• _Excerpted records_:
►

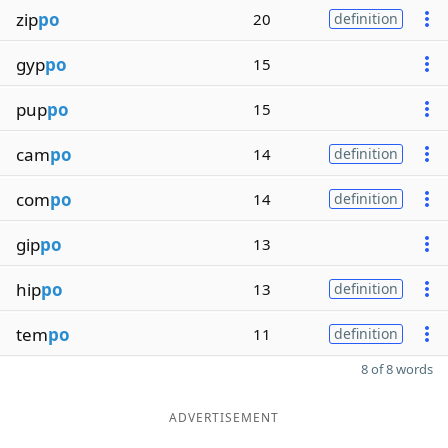
zip
po
20
definition
gyp
po
15
pup
po
15
cam
po
14
definition
com
po
14
definition
gip
po
13
hip
po
13
definition
tem
po
11
definition
8 of 8 words
ADVERTISEMENT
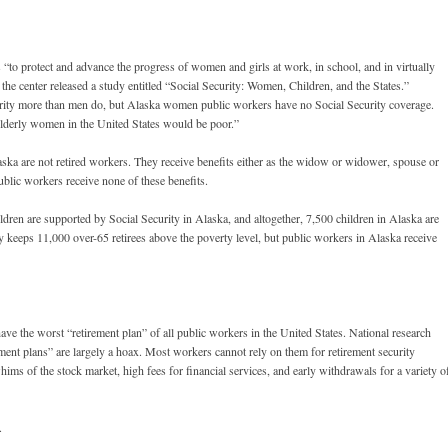
to protect and advance the progress of women and girls at work, in school, and in virtually
 the center released a study entitled “Social Security: Women, Children, and the States.”
urity more than men do, but Alaska women public workers have no Social Security coverage.
 elderly women in the United States would be poor.”
aska are not retired workers. They receive benefits either as the widow or widower, spouse or
ublic workers receive none of these benefits.
ren are supported by Social Security in Alaska, and altogether, 7,500 children in Alaska are
ty keeps 11,000 over-65 retirees above the poverty level, but public workers in Alaska receive
ve the worst “retirement plan” of all public workers in the United States. National research
ement plans” are largely a hoax. Most workers cannot rely on them for retirement security
hims of the stock market, high fees for financial services, and early withdrawals for a variety o
.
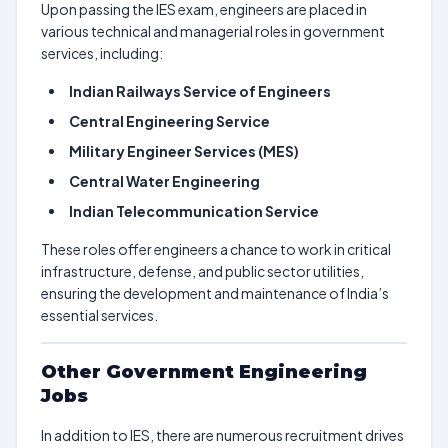
Upon passing the IES exam, engineers are placed in
various technical and managerial roles in government
services, including:
Indian Railways Service of Engineers
Central Engineering Service
Military Engineer Services (MES)
Central Water Engineering
Indian Telecommunication Service
These roles offer engineers a chance to work in critical
infrastructure, defense, and public sector utilities,
ensuring the development and maintenance of India’s
essential services.
Other Government Engineering
Jobs
In addition to IES, there are numerous recruitment drives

◄

All that is wanted is the run of lines from the start of the material through the line that holds "ty keeps 11,000", retyped exactly, with no pictures.

• _Exercise answer_:
zip
po
20
definition
gyp
po
15
pup
po
15
cam
po
14
definition
com
po
14
definition
gip
po
13
hip
po
13
definition
tem
po
11
definition
8 of 8 words
ADVERTISEMENT
to protect and advance the progress of women and girls at work, in school, and in virtually
 the center released a study entitled “Social Security: Women, Children, and the States.”
urity more than men do, but Alaska women public workers have no Social Security coverage.
 elderly women in the United States would be poor.”
aska are not retired workers. They receive benefits either as the widow or widower, spouse or
ublic workers receive none of these benefits.
ren are supported by Social Security in Alaska, and altogether, 7,500 children in Alaska are
ty keeps 11,000 over-65 retirees above the poverty level, but public workers in Alaska receive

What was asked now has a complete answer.